School Partner FAQ
Frequently Asked Questions from Potential School Partners
1. Why is the Center for Next Generation Leadership of the College of Education leading the UK dual credit program?
A. The Center serves as the coordinator for dual credit to facilitate better communication between high schools and the University and to increase schools' capacity to design and deliver Next-Gen learning experiences. The Center is the one-stop-shop to coordinate the dual credit program at the University.
2. Can a school get access to the dual credit model without being a Network partner high school?
A. No, UK would like to invest in partner network high schools to collaborate on improving college-going rates.
3. Is there a fee to be a partner network high school?
A. Yes, however, the fee is on a sliding scale based on high school size and can be reduced through in-kind contributions to the Network.
4. If districts already are engaged in a dual credit with other partners, can these coexist with the UK Next Gen Scholars program?
A. Yes, school districts are welcome to partner with any other institutions. For instance, a combination of UK Next Gen Scholars with local Community/Technical College courses can make a powerful dual credit combination for students throughout the high school.
5. Are there other fees for textbooks for particular courses or online programs?
A. As per the KHEAA dual credit model, no additional fees are applied to the dual credit tuition rate. However, schools or students are still expected to purchase the necessary textbook/s and materials for each course.
6. Would districts be responsible for tuition and fees for free & reduced (FRL) lunch students?
A. School districts are responsible for the tuition and books for FRL students. A number of schools have developed ways to mitigate these costs such as lending libraries for textbooks.

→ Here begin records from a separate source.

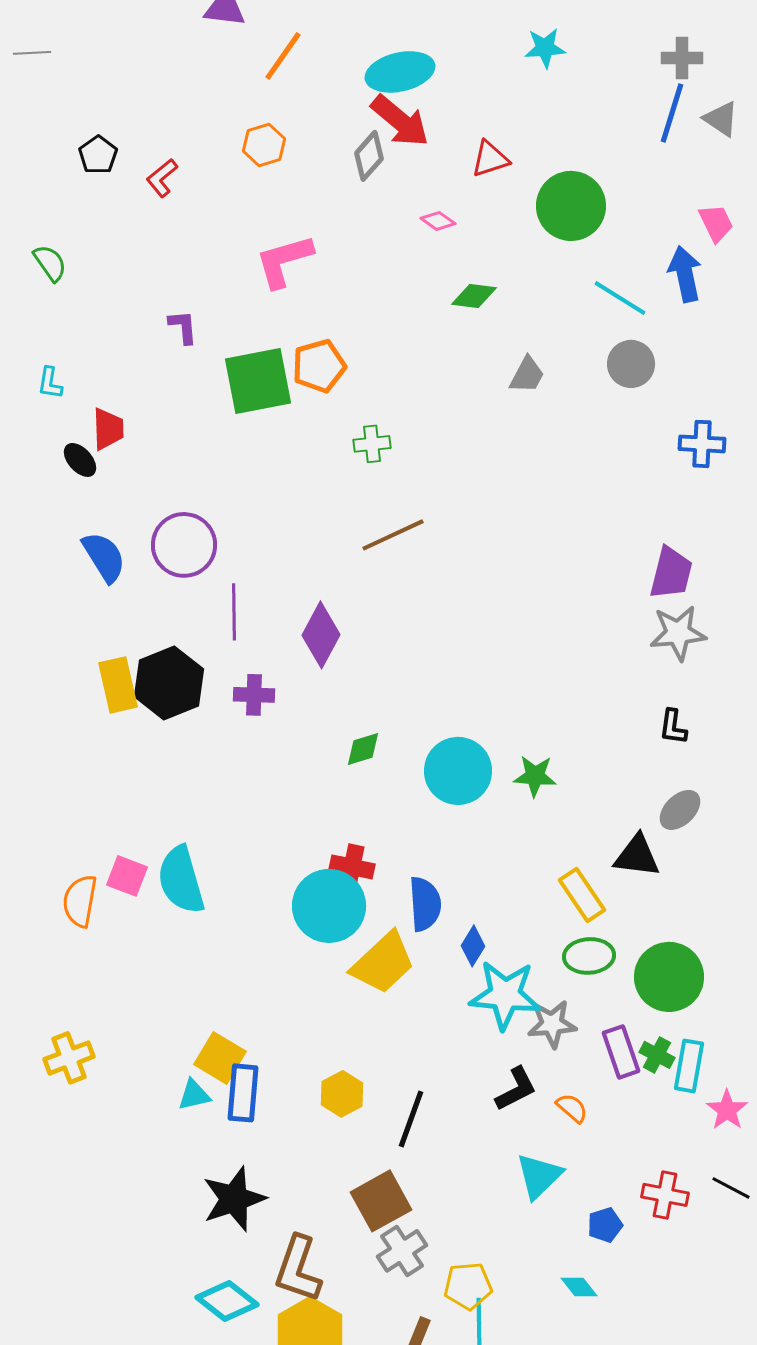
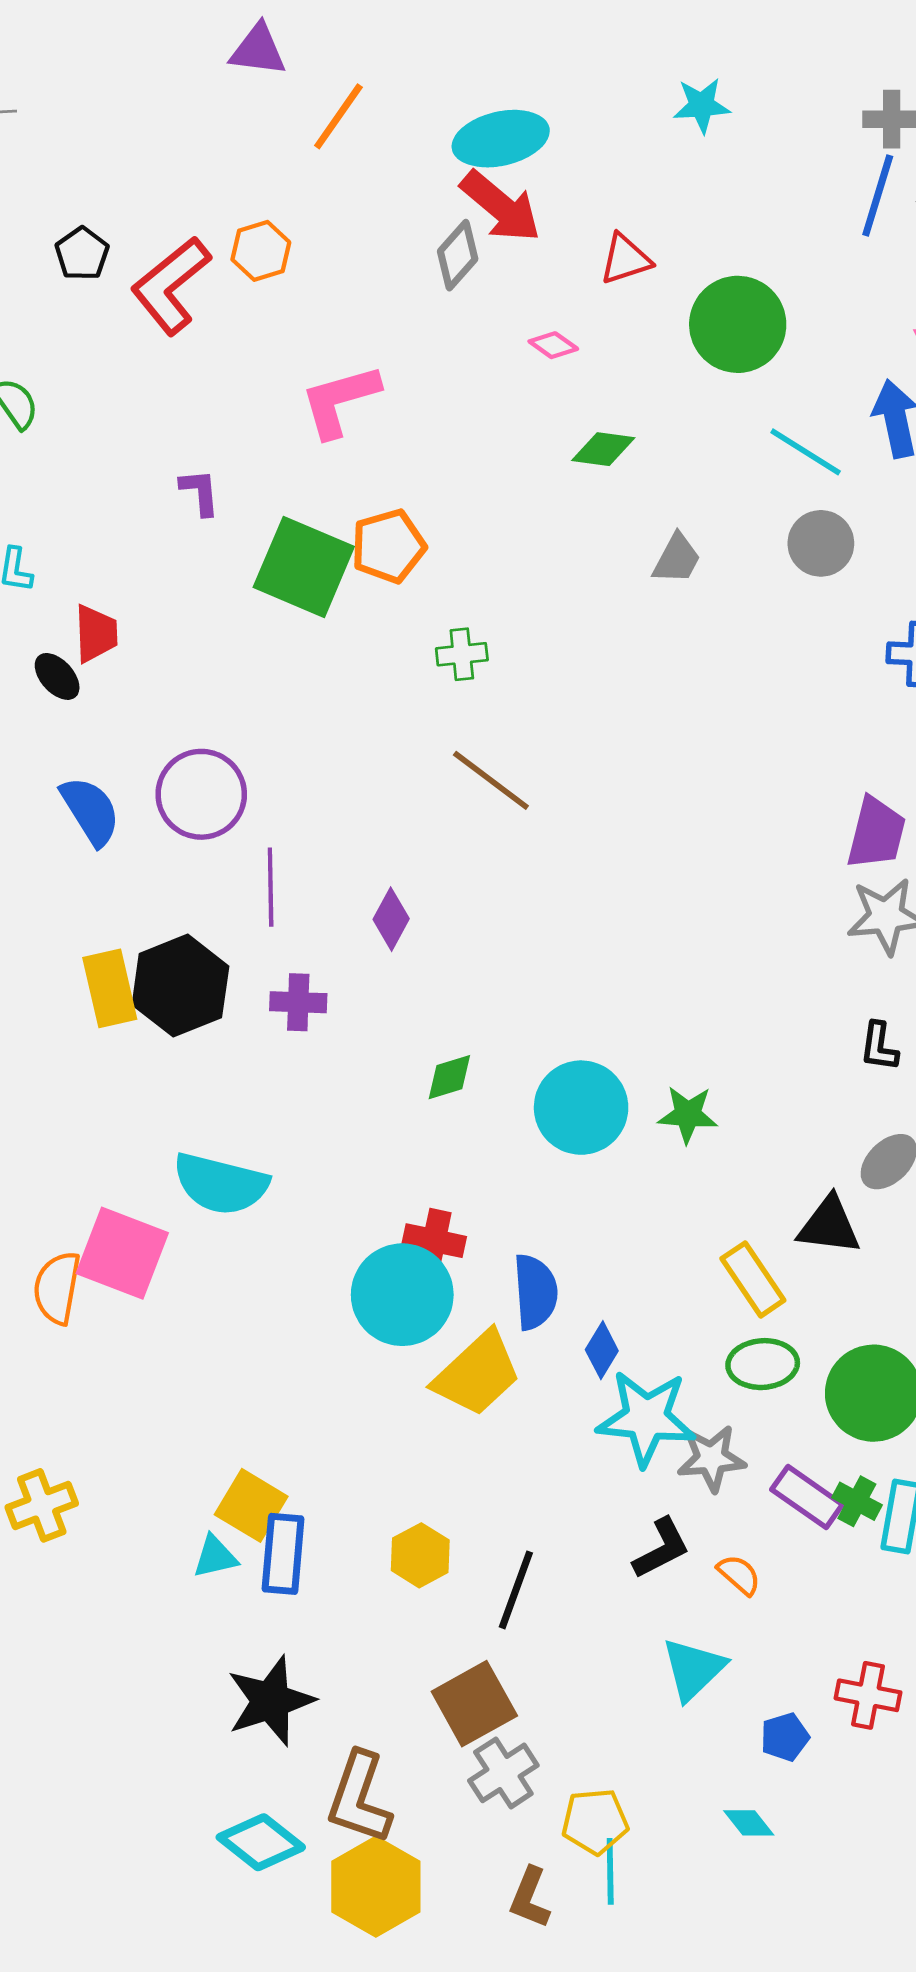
orange hexagon: (264, 145) -> (261, 251), moved
red L-shape: (162, 178) -> (171, 286), size x1.8
green square: (258, 381) -> (304, 567), turned 34
brown line: (393, 535) -> (491, 780), turned 62
purple diamond: (321, 635) -> (391, 919), size x0.7
pink square: (127, 876) -> (122, 1253), size x1.6
cyan semicircle: (181, 880) -> (221, 1184), moved, turned -60
purple rectangle: (621, 1052) -> (807, 1497), turned -36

7. How many students at the high school may participate? Is there a maximum number of students?
A. There is no minimum/maximum per school depending on course availability at UK and the ability of the high school to fill a section. The most important consideration is to best support the students who are participating in dual credit. We are asking schools to estimate the number of participants, knowing that number is just an estimate at this time.
8. Do you see a difference between students who secure college credit through AP vs dual credit—say in HIS109 vs AP US.
A. We value broadening access to challenging coursework for all students in a variety of formats including dual credit and AP. Each method has its advantages, for instance, successfully completed dual credit courses are transcripted and accepted credits, not dependent on one annual test like AP. In addition, we believe there is value in high school students learning directly with UK professors, partnered with high school instructors. AP courses may, in some instances, be more suited to a particular student than the courses offered in this model. One consideration is that our current offering for dual credit math is College Algebra, but STEM-focused students might be better served in AP Calculus. However, math is just one of courses now offered for dual credit. We are happy to further advise on specific courses as needed.
9. For equity purposes, will districts need to set aside funds for additional fees for F/R students?
A. We recommend districts and schools prepare budgets for this, similar to what you are doing now with other dual credit providers. Use the amount of $58/credit hour (subject to change each year) as set forth by the Council for Postsecondary Education, your anticipated number of participants, as well as some textbook fees.
10. What is the Next Gen fee?
A. The Next Gen network fee is determined on a sliding scale, based on school size and contribution to the network. In-kind contributions such as providing meeting space or presenting to Next Gen can offset the network expenses. The network fee is for professional learning to build capacity for schools and districts to design and deliver Next Gen learning experiences. Professional learning funds can be used for this purpose, including Title I funds and existing professional learning funds. Districts can also be creative in the use of educational foundations or local donors. Because this varies so widely from school to school, please reach out to us individually to determine what the specific costs would be.
11. Is the application per individual high school or for the district, on behalf of all high schools within the district?
A. Because partners are selected on a school-by-school basis, each school would need to submit a response to the RFP. If there are district-level commonalities between all of the schools (i.e. a district-level Profile of a Graduate or district-established processes for student exhibitions of work or portfolios), schools can submit artifacts that are specific to how those elements are reflected in the learning experience at their individual sites.
12. If we have three high schools apply, can all 3 high schools be chosen?
A. Yes, that is possible if all three schools meet the criteria outlined in the RFP document. A more likely scenario is that the implementation would start with one site and then spread to the others.